Les conséquences de l’arrêt du Conseil d’Etat :

 

Dans l’arrêt de Section, en l’espèce publié au Recueil Lebon (Arrêt du 13 juillet 2016), la société anonyme Monte Paschi Banque a consenti avec la société KMX Technologie d’importants concours financiers entre le 31 décembre 2000 et le 3 décembre 2004. Elle a par conséquent constitué des provisions pour risque de non-recouvrement des créances aux titres des exercices clos de 2003 et 2004 au sens des article 38 et 39 du CGI.

 

Cet acte a été désapprouvé par l’administration fiscale qui, suite à un contrôle fiscal, a :

 

-    Réintégré dans le résultat de l’exercice clos en 2004, une somme de 7 560 500 euros correspondant à un fraction fiscale de la provision constituée à hauteur de 11 237 561 euros au motif que la S.A. Monte Paschi Banque n’avait pas agi dans le cadre d’une gestion commerciale normale.

-       Remis en cause le report déficitaire auquel la banque avait procédé au titre de l’exercice clos le 31 décembre 2005.

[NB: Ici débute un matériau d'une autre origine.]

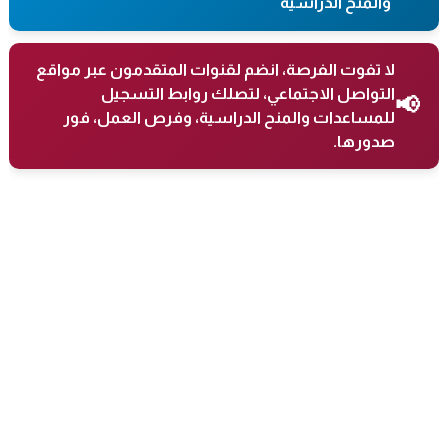
والمنح الدراسية
لا تفوت الفرصة، انضم لقنوات المتقدمون عبر مواقع
التواصل الاجتماعي، لتصلك روابط التسجيل
📢
للمساعدات والمنح الدراسية، وفرص العمل، فور
صدورها.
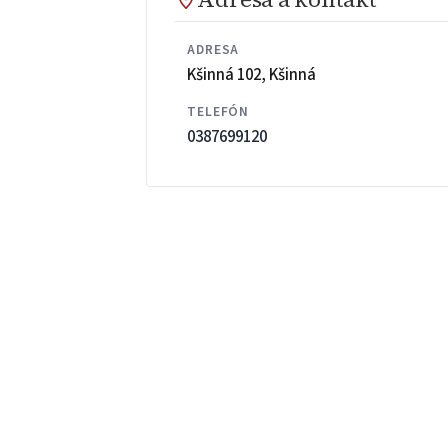
ADRESA
Kšinná 102, Kšinná
TELEFÓN
0387699120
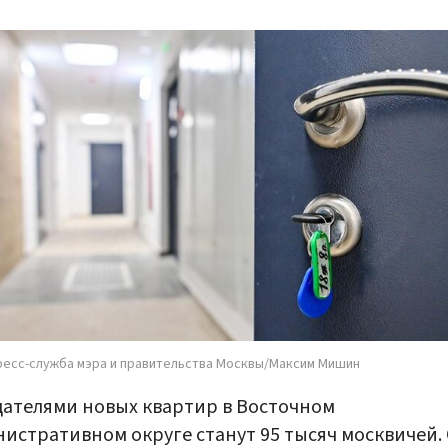
ресс-служба мэра и правительства Москвы/Максим Мишин
ателями новых квартир в Восточном
истративном округе станут 95 тысяч москвичей.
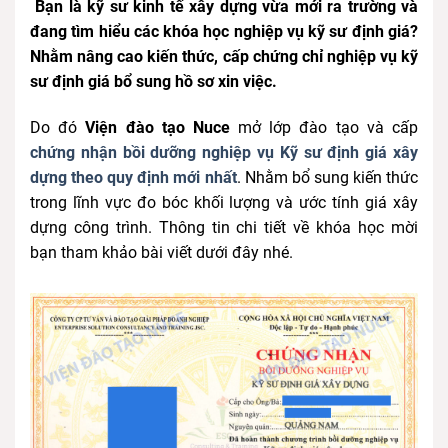
Bạn là kỹ sư kinh tế xây dựng vừa mới ra trường và
đang tìm hiểu các khóa học nghiệp vụ kỹ sư định giá?
Nhằm nâng cao kiến thức, cấp chứng chỉ nghiệp vụ kỹ
sư định giá bổ sung hồ sơ xin việc.
Do đó
Viện đào tạo Nuce
mở lớp đào tạo và cấp
chứng nhận bồi dưỡng nghiệp vụ Kỹ sư định giá xây
dựng theo quy định mới nhất
. Nhằm bổ sung kiến thức
trong lĩnh vực đo bóc khối lượng và ước tính giá xây
dựng công trình. Thông tin chi tiết về khóa học mời
bạn tham khảo bài viết dưới đây nhé.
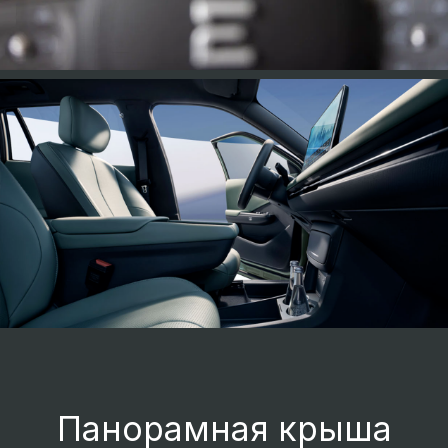
18-дюймовые колесные диски с
аэродинамическими съемными
накладками. Снижают коэффициент
аэродинамического сопротивления.
Полностью светодиодные раздельные
задние фонари. Создают узнаваемый и
уникальный образ.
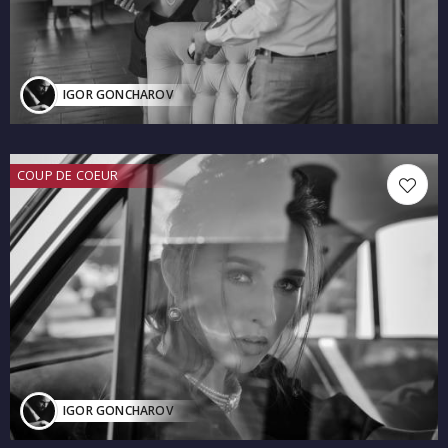
IGOR GONCHAROV
COUP DE COEUR
IGOR GONCHAROV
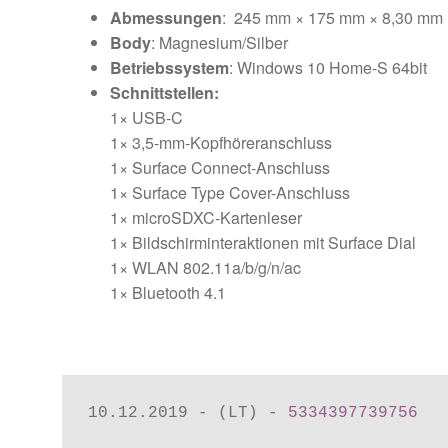
Abmessungen
: 245 mm × 175 mm × 8,30 mm
Body
: Magnesium/Silber
Betriebssystem
: Windows 10 Home-S 64bit
Schnittstellen:
1× USB-C
1× 3,5-mm-Kopfhöreranschluss
1× Surface Connect-Anschluss
1× Surface Type Cover-Anschluss
1× microSDXC-Kartenleser
1× Bildschirminteraktionen mit Surface Dial
1× WLAN 802.11a/​b/​g/​n/​ac
1× Bluetooth 4.1
10.12.2019 - (LT) - 
5334397739756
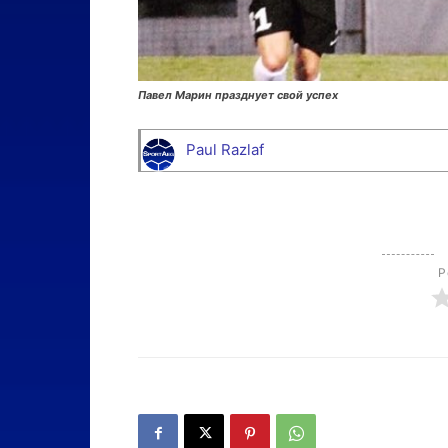
Павел Марин празднует свой успех
Paul Razlaf
Р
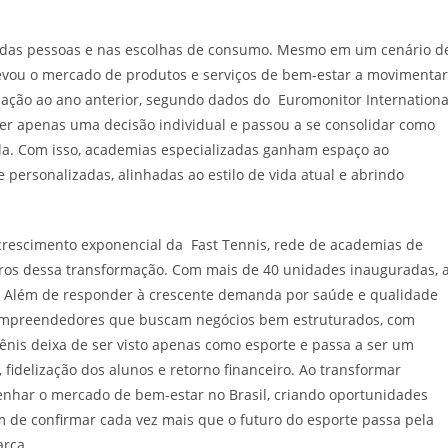
post:
a das pessoas e nas escolhas de consumo. Mesmo em um cenário d
 levou o mercado de produtos e serviços de bem-estar a movimentar
ação ao ano anterior, segundo dados do Euromonitor Internationa
 ser apenas uma decisão individual e passou a se consolidar como
la. Com isso, academias especializadas ganham espaço ao
 personalizadas, alinhadas ao estilo de vida atual e abrindo
crescimento exponencial da Fast Tennis, rede de academias de
aros dessa transformação. Com mais de 40 unidades inauguradas, 
26. Além de responder à crescente demanda por saúde e qualidade
empreendedores que buscam negócios bem estruturados, com
tênis deixa de ser visto apenas como esporte e passa a ser um
, fidelização dos alunos e retorno financeiro. Ao transformar
senhar o mercado de bem-estar no Brasil, criando oportunidades
m de confirmar cada vez mais que o futuro do esporte passa pela
arca.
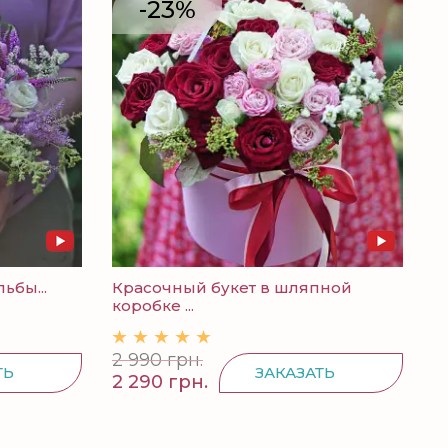
-23%
ьбы...
Красочный букет в шляпной
коробке ...
2 990 грн.
ТЬ
ЗАКАЗАТЬ
2 290 грн.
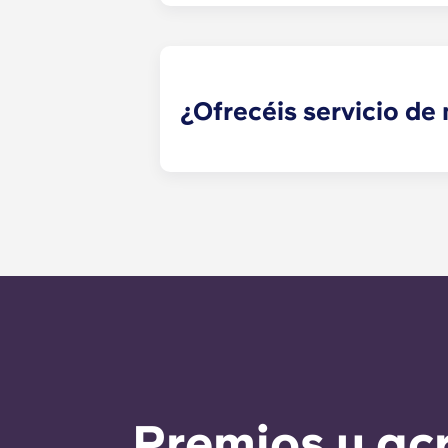
¿Ofrecéis servicio d
Las solicitudes de mantenimiento q
momento y el personal de administr
solicitudes de mantenimiento es de
llama al número de la oficina. Fuer
automáticas del número de la ofici
claro es responder a cualquier nec
Premios y ac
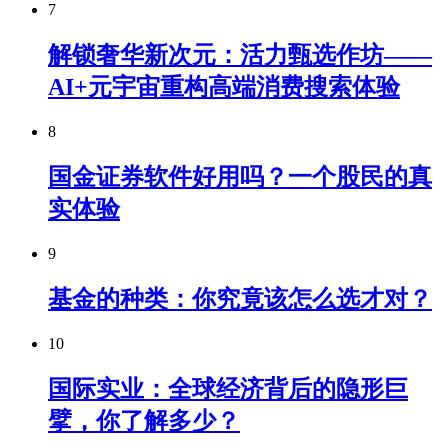
7
解锁奢华新次元：活力甄选作坊——
AI+元宇宙重构高端消费搜索体验
8
国金证券软件好用吗？一个股民的真
实体验
9
基金的种类：你究竟该怎么选才对？
10
国际实业：全球经济背后的隐形巨
擘，你了解多少？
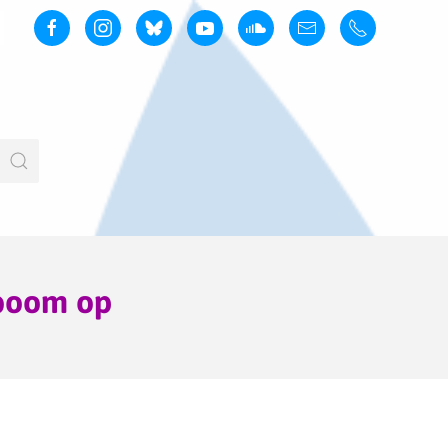
 boom op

-       Rectifié pour ce motif les résultats de l’exercice clos le 31 décembre 2006

 

La S.A. Monte Paschi Banque a demandé au tribunal administratif (TA) de Montreuil « la décharge des cotisations supplémentaires d’impôt sur les sociétés et de contribution additionnelles auxquelles elle a été assujettie au titre de exercices clos en 2005 et 2006 ».

 

         Par un arrêt du 6 octobre 2011, le TA a rejeté sa première demande. Puis par la suite, il a fait partiellement droit à sa deuxième demande dans un arrêt rendu le 6 décembre 2012.

 

La Cour Administrative d’Appel de Versailles a confirmé les deux jugements par un arrêt du 19 décembre 2013.

 

Un pourvoi en cassation est formé devant le Conseil d’Etat contre les deux jugements.

 

Par l’arrêt du 13 juillet 2016, le Conseil d’Etat fait droit à la demande la S.A Monte Paschi Banque d’annuler les décisions des juges du fonds.

 

-       Selon le Conseil d’Etat, « c’est au regard du seul intérêt propre de l’entreprise que l’administration doit apprécier si les opérations litigieuses correspondent à des actes relevant d’une gestion commerciale normale. Il ne lui appartient donc pas de se prononcer sur l’opportunité des choix de gestion opérés par l’entreprise et notamment sur l’ampleur des risques pris par elle pour améliorer ses résultats ».

 

-       Qu’il n’appartenait pas à la Cour de relever si l’ensemble des circonstances en l’espèce devait être regardée comme révélant une prise de risque inconsidérée de la banque. Elle devait seulement rechercher si les décisions en cause étaient conformes à l’intérêt de l’entreprise, sans qu’il y ait lieu de s’interroger sur l’ampleur des risques pris.

 

 

Avec cette décision, le Conseil d’Etat apporte un sérieux encadrement de la notion de l’acte anormale de gestion. Il juge qu’à l'exception du cas de détournements de fonds rendus possibles par le comportement délibéré ou la carence manifeste des dirigeants, il n'appartient pas à l'administration, dans ce cadre, de se prononcer sur l'opportunité des choix de gestion opérés par l'entreprise et notamment pas sur l'ampleur des risques pris par elle pour améliorer ses résultats.

 

Désormais, pour apprécier l’acte anormal de gestion, il faut considérer l’intérêt de l’entreprise concernée. Si elle prend un risque qui apparait excessif mais qui s’analyse être dans son intérêt, l’administration ne pourra pas réintégrer les sommes en jeu sur le fondement de la théorie de l’acte anormal de gestion. . Les entreprises obtiennent plus de liberté quant aux risques à prendre dans leurs intérêts.

 

C’est un pas vers la reconquête du principe de non-immixtion!